Start of DATA
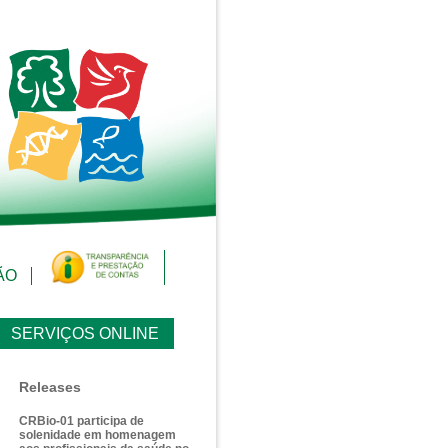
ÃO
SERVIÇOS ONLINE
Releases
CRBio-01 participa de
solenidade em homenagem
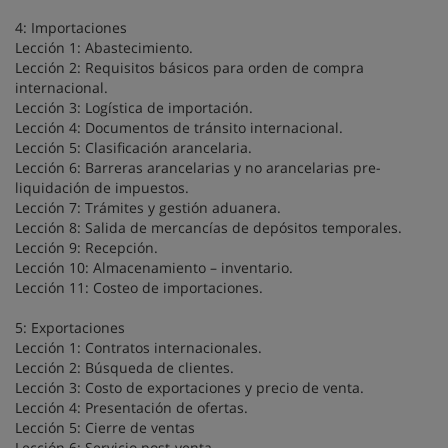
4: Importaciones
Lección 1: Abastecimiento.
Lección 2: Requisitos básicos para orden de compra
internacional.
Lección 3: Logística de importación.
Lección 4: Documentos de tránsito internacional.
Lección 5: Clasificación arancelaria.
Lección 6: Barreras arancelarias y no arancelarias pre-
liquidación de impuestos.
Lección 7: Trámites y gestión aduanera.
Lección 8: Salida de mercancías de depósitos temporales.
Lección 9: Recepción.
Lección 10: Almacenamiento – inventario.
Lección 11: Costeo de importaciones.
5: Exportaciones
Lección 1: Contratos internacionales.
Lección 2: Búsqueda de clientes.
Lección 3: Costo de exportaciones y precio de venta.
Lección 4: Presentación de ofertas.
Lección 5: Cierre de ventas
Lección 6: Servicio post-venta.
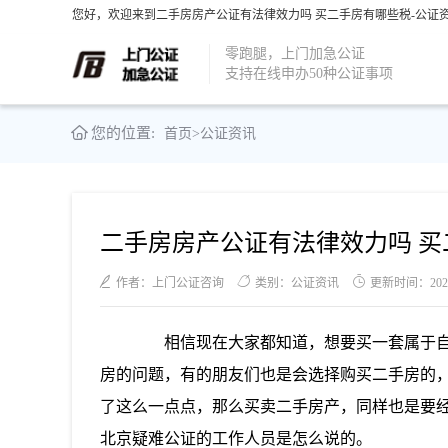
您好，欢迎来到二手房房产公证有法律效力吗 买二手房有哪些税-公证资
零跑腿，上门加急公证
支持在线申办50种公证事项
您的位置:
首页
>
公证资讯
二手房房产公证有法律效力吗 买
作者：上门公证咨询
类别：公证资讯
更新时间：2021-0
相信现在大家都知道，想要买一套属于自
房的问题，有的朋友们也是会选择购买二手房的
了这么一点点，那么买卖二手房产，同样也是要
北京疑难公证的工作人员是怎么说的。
End of DATA
Start of DATA
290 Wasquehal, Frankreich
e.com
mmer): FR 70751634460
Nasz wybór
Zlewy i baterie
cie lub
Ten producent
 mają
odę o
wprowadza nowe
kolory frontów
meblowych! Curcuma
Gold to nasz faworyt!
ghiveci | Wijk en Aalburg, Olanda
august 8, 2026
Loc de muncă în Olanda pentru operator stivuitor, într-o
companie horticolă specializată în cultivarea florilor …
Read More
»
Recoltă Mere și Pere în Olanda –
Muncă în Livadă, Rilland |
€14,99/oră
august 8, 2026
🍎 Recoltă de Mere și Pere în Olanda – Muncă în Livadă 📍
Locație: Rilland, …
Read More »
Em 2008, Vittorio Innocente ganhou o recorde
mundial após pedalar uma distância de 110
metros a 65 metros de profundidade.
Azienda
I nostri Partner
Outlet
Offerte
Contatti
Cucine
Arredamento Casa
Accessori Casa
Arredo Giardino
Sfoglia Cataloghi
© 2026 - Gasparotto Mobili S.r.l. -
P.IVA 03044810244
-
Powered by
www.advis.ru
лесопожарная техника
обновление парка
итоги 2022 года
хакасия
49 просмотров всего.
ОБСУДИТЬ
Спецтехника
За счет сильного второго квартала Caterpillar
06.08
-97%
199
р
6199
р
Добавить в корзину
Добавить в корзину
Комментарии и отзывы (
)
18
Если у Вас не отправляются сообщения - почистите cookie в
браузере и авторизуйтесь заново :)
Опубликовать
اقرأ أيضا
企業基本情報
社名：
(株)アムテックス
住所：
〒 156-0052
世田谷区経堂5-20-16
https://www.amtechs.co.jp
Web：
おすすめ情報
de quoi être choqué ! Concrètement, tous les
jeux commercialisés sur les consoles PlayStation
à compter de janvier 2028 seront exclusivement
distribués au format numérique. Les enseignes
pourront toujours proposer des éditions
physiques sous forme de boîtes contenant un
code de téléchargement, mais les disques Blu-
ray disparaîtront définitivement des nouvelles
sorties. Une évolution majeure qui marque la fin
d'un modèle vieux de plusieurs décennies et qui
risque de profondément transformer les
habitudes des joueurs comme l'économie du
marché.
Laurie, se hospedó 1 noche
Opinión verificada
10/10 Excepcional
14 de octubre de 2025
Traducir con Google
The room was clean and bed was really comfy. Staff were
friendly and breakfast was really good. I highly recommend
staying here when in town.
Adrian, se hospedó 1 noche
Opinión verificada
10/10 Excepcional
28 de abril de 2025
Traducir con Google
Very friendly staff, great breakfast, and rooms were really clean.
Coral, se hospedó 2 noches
End of DATA
## HOW TO COMPLETE THIS TASK:
In the listing above, find the line with "physiques sous forme de boîtes contenant un" and the line with "Coral, se hospedó 2 noches"; output exactly those lines and all lines between them.

## RESULT OF THE TASK:
physiques sous forme de boîtes contenant un
code de téléchargement, mais les disques Blu-
ray disparaîtront définitivement des nouvelles
sorties. Une évolution majeure qui marque la fin
d'un modèle vieux de plusieurs décennies et qui
risque de profondément transformer les
habitudes des joueurs comme l'économie du
marché.
Laurie, se hospedó 1 noche
Opinión verificada
10/10 Excepcional
14 de octubre de 2025
Traducir con Google
The room was clean and bed was really comfy. Staff were
friendly and breakfast was really good. I highly recommend
staying here when in town.
Adrian, se hospedó 1 noche
Opinión verificada
10/10 Excepcional
28 de abril de 2025
Traducir con Google
Very friendly staff, great breakfast, and rooms were really clean.
Coral, se hospedó 2 noches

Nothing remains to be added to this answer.